▶ Exercise description: Collect from the data below each line with "Added".

▶ Data for this task:

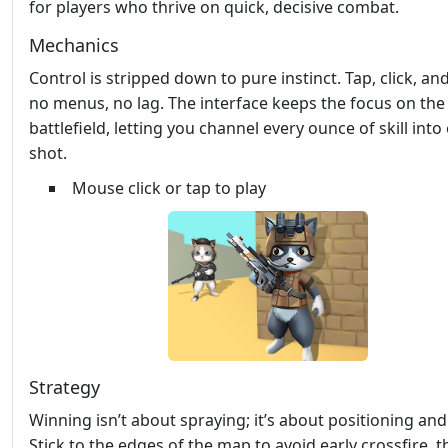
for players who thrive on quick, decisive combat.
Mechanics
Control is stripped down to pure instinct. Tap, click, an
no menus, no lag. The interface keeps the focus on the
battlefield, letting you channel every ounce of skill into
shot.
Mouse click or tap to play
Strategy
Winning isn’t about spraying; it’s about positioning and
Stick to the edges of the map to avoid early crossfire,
--
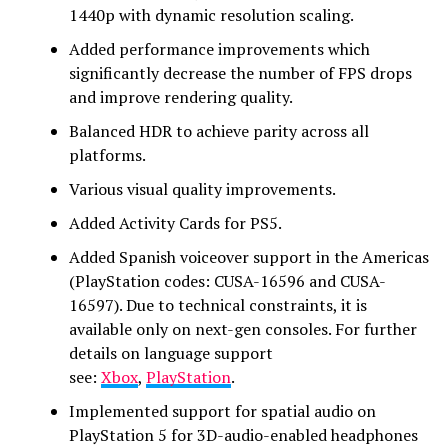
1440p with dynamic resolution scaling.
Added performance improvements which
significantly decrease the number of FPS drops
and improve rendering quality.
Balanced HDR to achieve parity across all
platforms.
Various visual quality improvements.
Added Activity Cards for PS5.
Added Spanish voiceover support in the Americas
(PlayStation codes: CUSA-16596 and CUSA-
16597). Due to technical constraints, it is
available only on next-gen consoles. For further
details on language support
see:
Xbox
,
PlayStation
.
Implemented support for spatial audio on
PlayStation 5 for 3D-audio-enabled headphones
==
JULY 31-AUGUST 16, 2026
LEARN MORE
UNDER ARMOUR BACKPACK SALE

▶ Output of the exercise:
Added performance improvements which
Added Activity Cards for PS5.
Added Spanish voiceover support in the Americas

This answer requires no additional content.